Records drawn from a dataset
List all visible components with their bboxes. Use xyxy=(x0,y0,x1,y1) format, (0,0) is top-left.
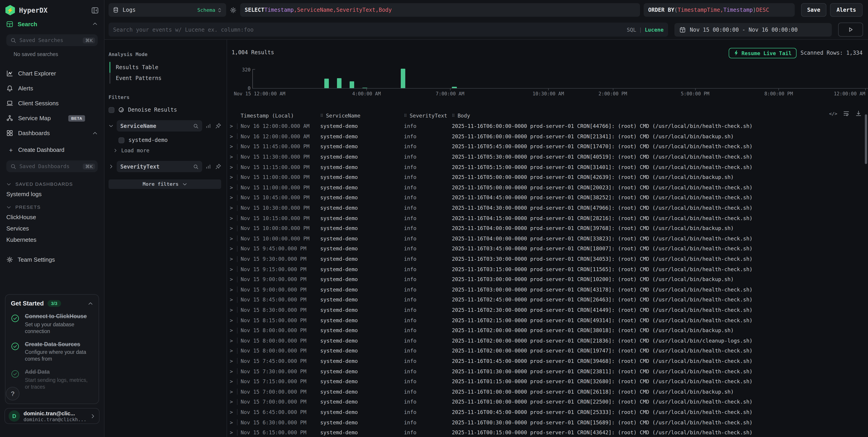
sidebar-item-service-map[interactable]: Service Map BETA xyxy=(0,111,104,126)
saved-searches-input[interactable] xyxy=(20,37,83,43)
table-row[interactable]: >Nov 15 10:00:00.000 PMsystemd-demoinfo2… xyxy=(227,223,864,233)
event-search[interactable]: SQL|Lucene xyxy=(108,23,668,37)
histogram-bar[interactable] xyxy=(701,69,707,89)
histogram-bar[interactable] xyxy=(259,69,266,89)
row-expand-chevron[interactable]: > xyxy=(230,276,236,282)
histogram-bar[interactable] xyxy=(630,69,637,89)
histogram-bar[interactable] xyxy=(797,69,803,89)
user-menu[interactable]: D dominic.tran@clic... dominic.tran@clic… xyxy=(4,408,99,424)
histogram-bar[interactable] xyxy=(311,69,317,89)
pin-icon[interactable] xyxy=(215,164,221,169)
analysis-mode-results-table[interactable]: Results Table xyxy=(110,62,221,73)
preset-item-services[interactable]: Services xyxy=(0,223,104,234)
histogram-bar[interactable] xyxy=(669,69,675,89)
histogram-bar[interactable] xyxy=(617,69,624,89)
table-row[interactable]: >Nov 15 6:15:00.000 PMsystemd-demoinfo20… xyxy=(227,428,864,437)
table-row[interactable]: >Nov 15 8:00:00.000 PMsystemd-demoinfo20… xyxy=(227,336,864,346)
histogram-bar[interactable] xyxy=(688,69,694,89)
create-dashboard-button[interactable]: + Create Dashboard xyxy=(0,143,104,157)
filter-value-row[interactable]: systemd-demo xyxy=(119,137,221,143)
wrap-lines-icon[interactable] xyxy=(843,110,849,116)
row-expand-chevron[interactable]: > xyxy=(230,184,236,191)
histogram-bar[interactable] xyxy=(406,69,413,89)
histogram-bar[interactable] xyxy=(413,69,419,89)
histogram-bar[interactable] xyxy=(739,69,745,89)
save-button[interactable]: Save xyxy=(801,3,827,17)
histogram-bar[interactable] xyxy=(477,69,483,89)
load-more-button[interactable]: Load more xyxy=(113,147,221,154)
histogram-bar[interactable] xyxy=(784,69,790,89)
row-expand-chevron[interactable]: > xyxy=(230,378,236,384)
histogram-bar[interactable] xyxy=(541,69,547,89)
table-row[interactable]: >Nov 15 9:00:00.000 PMsystemd-demoinfo20… xyxy=(227,284,864,295)
table-row[interactable]: >Nov 15 7:30:00.000 PMsystemd-demoinfo20… xyxy=(227,366,864,376)
get-started-item[interactable]: Connect to ClickHouse Set up your databa… xyxy=(11,313,93,335)
drag-grip-icon[interactable]: ⠿ xyxy=(452,113,455,118)
column-header-servicename[interactable]: ⠿ServiceName xyxy=(320,112,404,119)
table-row[interactable]: >Nov 15 10:30:00.000 PMsystemd-demoinfo2… xyxy=(227,203,864,213)
table-row[interactable]: >Nov 15 9:00:00.000 PMsystemd-demoinfo20… xyxy=(227,274,864,284)
sql-toggle[interactable]: SQL xyxy=(627,27,636,33)
filter-group-search[interactable]: ServiceName xyxy=(117,120,202,132)
chevron-right-icon[interactable] xyxy=(108,164,114,169)
table-row[interactable]: >Nov 15 10:15:00.000 PMsystemd-demoinfo2… xyxy=(227,213,864,223)
row-expand-chevron[interactable]: > xyxy=(230,205,236,211)
table-row[interactable]: >Nov 15 8:15:00.000 PMsystemd-demoinfo20… xyxy=(227,315,864,325)
histogram-bar[interactable] xyxy=(298,69,304,89)
histogram-bar[interactable] xyxy=(470,69,477,89)
sidebar-item-dashboards[interactable]: Dashboards xyxy=(0,126,104,140)
histogram-bar[interactable] xyxy=(771,69,777,89)
histogram-bar[interactable] xyxy=(419,69,425,89)
histogram-bar[interactable] xyxy=(547,69,553,89)
row-expand-chevron[interactable]: > xyxy=(230,154,236,160)
histogram-bar[interactable] xyxy=(362,69,368,89)
row-expand-chevron[interactable]: > xyxy=(230,419,236,426)
select-clause-input[interactable]: SELECT Timestamp,ServiceName,SeverityTex… xyxy=(240,3,640,17)
alerts-button[interactable]: Alerts xyxy=(830,3,863,17)
table-row[interactable]: >Nov 15 7:00:00.000 PMsystemd-demoinfo20… xyxy=(227,397,864,407)
histogram-bar[interactable] xyxy=(726,69,733,89)
pin-icon[interactable] xyxy=(215,123,221,129)
preset-item-kubernetes[interactable]: Kubernetes xyxy=(0,234,104,245)
histogram-bar[interactable] xyxy=(330,69,336,89)
view-source-icon[interactable]: </> xyxy=(829,111,837,116)
histogram-bar[interactable] xyxy=(381,69,387,89)
row-expand-chevron[interactable]: > xyxy=(230,399,236,405)
histogram-bar[interactable] xyxy=(400,69,406,89)
histogram-bar[interactable] xyxy=(560,69,566,89)
histogram-bar[interactable] xyxy=(643,69,649,89)
table-row[interactable]: >Nov 15 9:30:00.000 PMsystemd-demoinfo20… xyxy=(227,254,864,264)
histogram-bar[interactable] xyxy=(579,69,585,89)
row-expand-chevron[interactable]: > xyxy=(230,174,236,180)
row-expand-chevron[interactable]: > xyxy=(230,246,236,252)
histogram-bar[interactable] xyxy=(426,69,432,89)
histogram-bar[interactable] xyxy=(438,69,445,89)
histogram-bar[interactable] xyxy=(861,69,867,89)
event-search-input[interactable] xyxy=(113,27,622,33)
histogram-bar[interactable] xyxy=(854,69,860,89)
chevron-down-icon[interactable] xyxy=(108,123,114,128)
histogram-bar[interactable] xyxy=(528,69,534,89)
sidebar-item-search[interactable]: Search xyxy=(0,17,104,31)
table-row[interactable]: >Nov 16 12:00:00.000 AMsystemd-demoinfo2… xyxy=(227,131,864,141)
histogram-bar[interactable] xyxy=(624,69,630,89)
row-expand-chevron[interactable]: > xyxy=(230,164,236,170)
histogram-bar[interactable] xyxy=(291,69,298,89)
table-row[interactable]: >Nov 15 11:30:00.000 PMsystemd-demoinfo2… xyxy=(227,152,864,162)
histogram-bar[interactable] xyxy=(508,69,515,89)
chevron-up-icon[interactable] xyxy=(88,301,93,306)
histogram-bar[interactable] xyxy=(816,69,822,89)
histogram-bar[interactable] xyxy=(745,69,752,89)
row-expand-chevron[interactable]: > xyxy=(230,235,236,242)
histogram-bar[interactable] xyxy=(349,69,355,89)
histogram-bar[interactable] xyxy=(809,69,815,89)
drag-grip-icon[interactable]: ⠿ xyxy=(404,113,407,118)
row-expand-chevron[interactable]: > xyxy=(230,317,236,323)
histogram-bar[interactable] xyxy=(253,69,259,89)
histogram-bar[interactable] xyxy=(355,69,362,89)
sidebar-item-team-settings[interactable]: Team Settings xyxy=(0,253,104,266)
row-expand-chevron[interactable]: > xyxy=(230,348,236,354)
row-expand-chevron[interactable]: > xyxy=(230,368,236,374)
histogram-bar[interactable] xyxy=(489,69,496,89)
histogram-bar[interactable] xyxy=(656,69,662,89)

• Your task:
Across the entries above, state how many lines include the string "filter", with no other text.

• Exercise response:
2